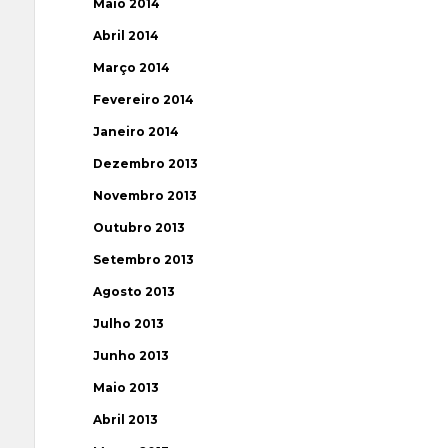
Maio 2014
Abril 2014
Março 2014
Fevereiro 2014
Janeiro 2014
Dezembro 2013
Novembro 2013
Outubro 2013
Setembro 2013
Agosto 2013
Julho 2013
Junho 2013
Maio 2013
Abril 2013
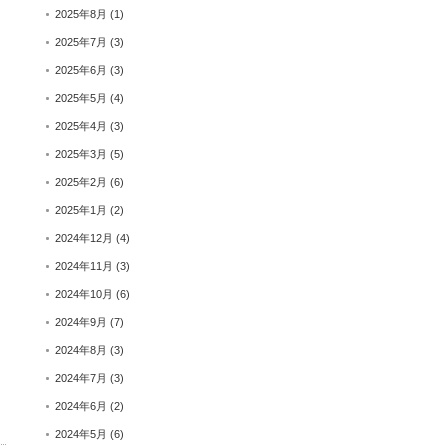
2025年8月
(1)
2025年7月
(3)
2025年6月
(3)
2025年5月
(4)
2025年4月
(3)
2025年3月
(5)
2025年2月
(6)
2025年1月
(2)
2024年12月
(4)
2024年11月
(3)
2024年10月
(6)
2024年9月
(7)
2024年8月
(3)
2024年7月
(3)
2024年6月
(2)
2024年5月
(6)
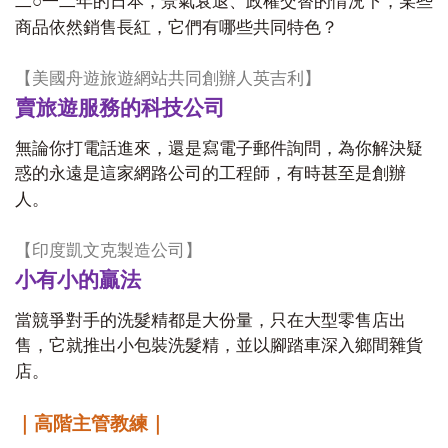
○
二
一二年的日本，景氣衰退、政權交替的情況下，某些
商品依然銷售長紅，它們有哪些共同特色？
【美國舟遊旅遊網站共同創辦人英吉利】
賣旅遊服務的科技公司
無論你打電話進來，還是寫電子郵件詢問，為你解決疑
惑的永遠是這家網路公司的工程師，有時甚至是創辦
人。
【印度凱文克製造公司】
小有小的贏法
當競爭對手的洗髮精都是大份量，只在大型零售店出
售，它就推出小包裝洗髮精，並以腳踏車深入鄉間雜貨
店。
｜高階主管教練｜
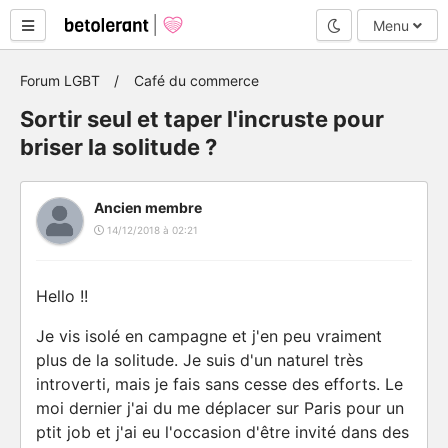
Mode nuit
Menu
Forum LGBT
Café du commerce
Sortir seul et taper l'incruste pour
briser la solitude ?
Ancien membre
14/12/2018 à 02:21
Hello !!
Je vis isolé en campagne et j'en peu vraiment
plus de la solitude. Je suis d'un naturel très
introverti, mais je fais sans cesse des efforts. Le
moi dernier j'ai du me déplacer sur Paris pour un
ptit job et j'ai eu l'occasion d'être invité dans des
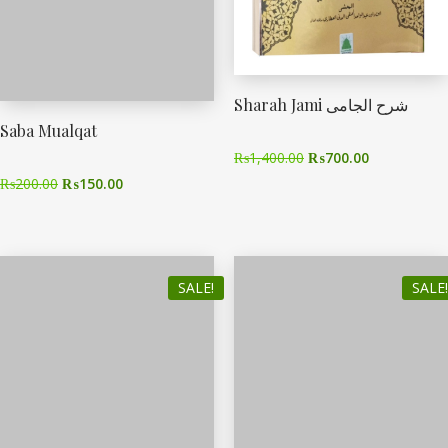
Sharah Jami شرح الجامی
Saba Mualqat
₨
1,400.00
₨
700.00
₨
200.00
₨
150.00
SALE!
SALE!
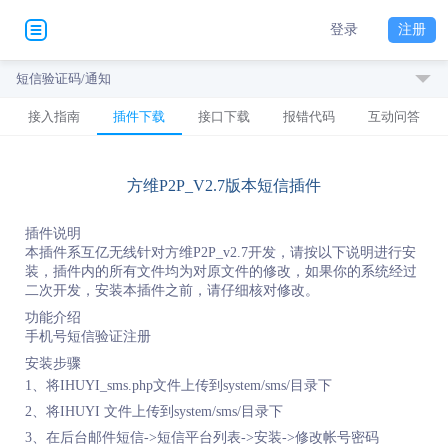
登录
注册
短信验证码/通知
接入指南
插件下载
接口下载
报错代码
互动问答
方维P2P_V2.7版本短信插件
插件说明
本插件系互亿无线针对方维P2P_v2.7开发，请按以下说明进行安
装，插件内的所有文件均为对原文件的修改，如果你的系统经过
二次开发，安装本插件之前，请仔细核对修改。
功能介绍
手机号短信验证注册
安装步骤
1、将IHUYI_sms.php文件上传到system/sms/目录下
2、将IHUYI 文件上传到system/sms/目录下
3、在后台邮件短信->短信平台列表->安装->修改帐号密码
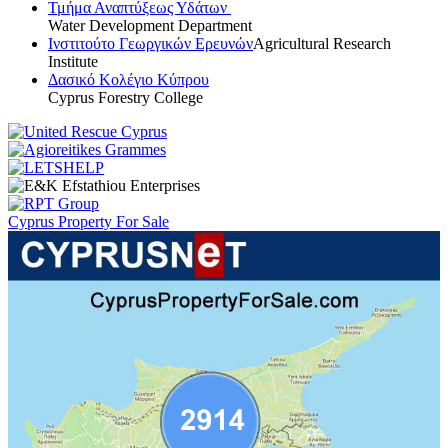
Τμήμα Αναπτύξεως Υδάτων
Water Development Department
Ινστιτούτο Γεωργικών Ερευνών
Agricultural Research
Institute
Δασικό Κολέγιο Κύπρου
Cyprus Forestry College
Cyprus Property For Sale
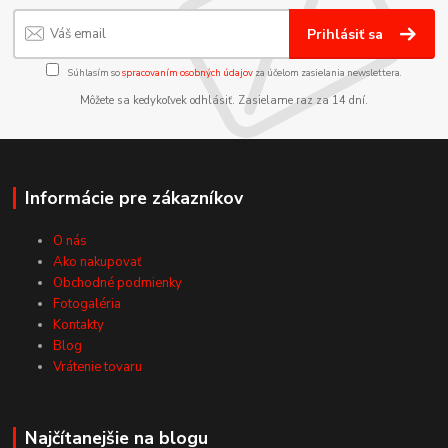
Prihlásiť sa
Súhlasím so
spracovaním osobných údajov
za účelom zasielania newslettera.
Môžete sa kedykoľvek odhlásiť. Zasielame raz za 14 dní.
Informácie pre zákazníkov
O nás
Ako nakupovať
Obchodné podmienky
Fotogaléria
Kontakty
Blog
Vrátenie tovaru
Najčítanejšie na blogu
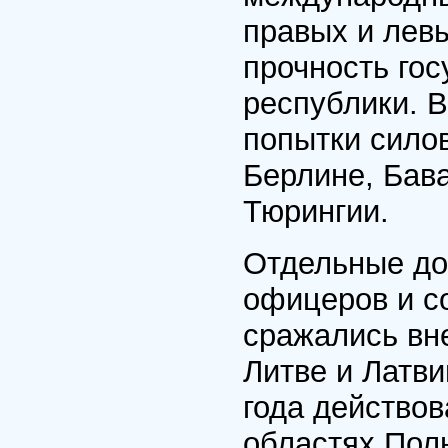
правых и лев
прочность го
республики. 
попытки силов
Берлине, Бава
Тюрингии.
Отдельные до
офицеров и с
сражались вн
Литве и Латви
года действо
областях Пол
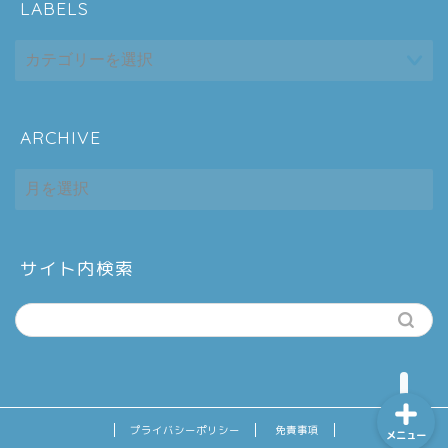
LABELS
ARCHIVE
ホーム
ARCHIVE
シーケンス制御
趣味
サイト内検索
金融
プライバシーポリシー
免責事項
メニュー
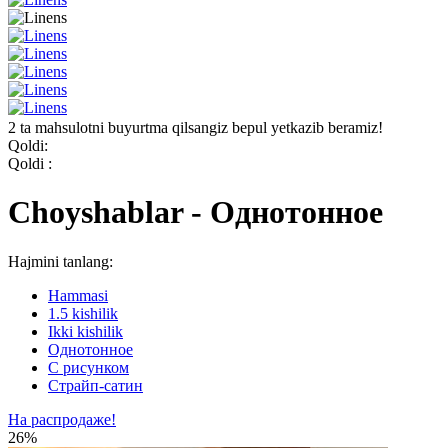
2 ta mahsulotni buyurtma qilsangiz bepul yetkazib beramiz!
Qoldi:
Qoldi :
Choyshablar - Однотонное
Hajmini tanlang:
Hammasi
1.5 kishilik
Ikki kishilik
Однотонное
С рисунком
Страйп-сатин
На распродаже!
26%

|---|

EXERCISE DIRECTIONS: Starting with the line that contains "Môžete sa kedykoľvek" and ending with the last line of the data above, transcribe exactly those lines and no others, without pictures.

ANSWER SECTION:
Môžete sa kedykoľvek odhlásiť. Zasielame raz za 14 dní.
Informácie pre zákazníkov
O nás
Ako nakupovať
Obchodné podmienky
Fotogaléria
Kontakty
Blog
Vrátenie tovaru
Najčítanejšie na blogu
правых и лев
прочность го
республики. 
попытки силов
Берлине, Бава
Тюрингии.
Отдельные до
офицеров и с
сражались вн
Литве и Латви
года действо
областях Пол
LABELS
ARCHIVE
ホーム
ARCHIVE
シーケンス制御
趣味
サイト内検索
金融
プライバシーポリシー
免責事項
メニュー
2 ta mahsulotni buyurtma qilsangiz bepul yetkazib beramiz!
Qoldi:
Qoldi :
Choyshablar - Однотонное
Hajmini tanlang:
Hammasi
1.5 kishilik
Ikki kishilik
Однотонное
С рисунком
Страйп-сатин
На распродаже!
26%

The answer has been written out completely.